In 1788 the Count of Aranda wrote a memorandum to King Charles III, decrying the American "pygmy" which he said would soon turn into a devouring colossus. He understood that in 1776 the English Colonies in the Americas had embarked on empire, notwithstanding the pretty and magical words they used to cover their shame. Words which the Flawless O'Bambi never tired of intoning...
The predictable Amurkan response will be: well what's wrong with that? Rome was an Emipre and Rome was cool! Well... listen to what Saint Augustine had to say about that:
In the first place, man is separated from man by the difference of languages.... Their common nature is no help to friendliness when they are prevented by diversity of language from conveying their sentiments to one another; ... The imperial city has endeavored to impose on subject nations not only her yoke, but her language, as a bond of peace. This is true; but how many great wars, how much slaughter and bloodshed, have provided this unity! And though these are past, the end of these miseries has not yet come. The very extent of the empire itself has produced wars of a more obnoxious description-social and civil wars-and with these the whole race has been agitated, either by the actual conflict or the fear of a renewed outbreak. If I attempted to give an adequate description of these manifold disasters, these stern and lasting necessities, though I am quite unequal to the task, what limit could I set?
Less charitable was the German leader, Arminius: "Rome creates a desert and calls it peace."
Yes, by their nature, empires impose "bonds" of custom, law, language, commerce and this, in itself, is a good thing of sorts.
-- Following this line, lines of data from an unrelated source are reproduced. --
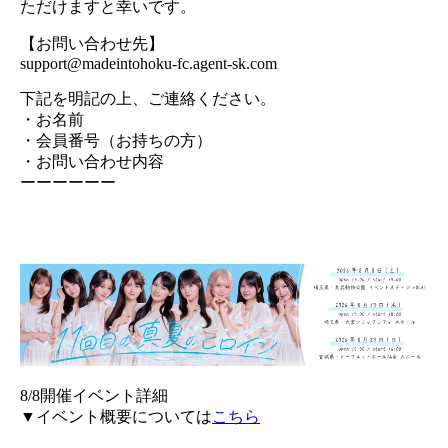
ただけますと幸いです。
【お問い合わせ先】
support@madeintohoku-fc.agent-sk.com
下記を明記の上、ご連絡ください。
・お名前
・会員番号（お持ちの方）
・お問い合わせ内容
ーーーーーー
8/8開催イベント詳細
▼イベント概要については
こちら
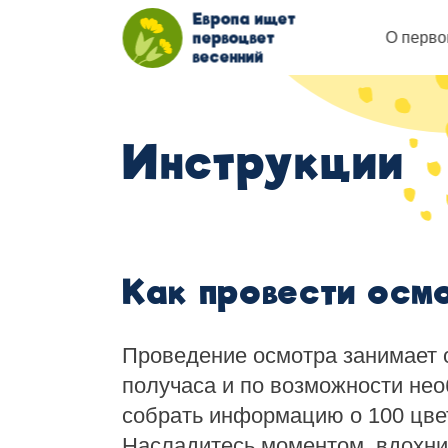
Европа ищет
первоцвет
О перво
весенний
Инструкции
Как провести осм
Проведение осмотра занимает 
получаса и по возможности не
собрать информацию о 100 цве
Насладитесь моментом, вдохни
But it is a deceptive good because it is founded on violence and the holder of the Faustian Bargain will always demand to be paid in the end.
The vainglory of those who puff up with pride at the analogy of a Pax Americana (as neocons certainly do), might have second thoughts if they actually thought about the analogy being made.
In short, the images of the Goon Staat in Portland were first depicted in the Colonial raids on French and Indian villages in the Ohio Valley. The forbidden end always begins with a first step.
What is needed is not simply "reform" of the police, not simply voting Trump out of office, but national reckoning and repudiation.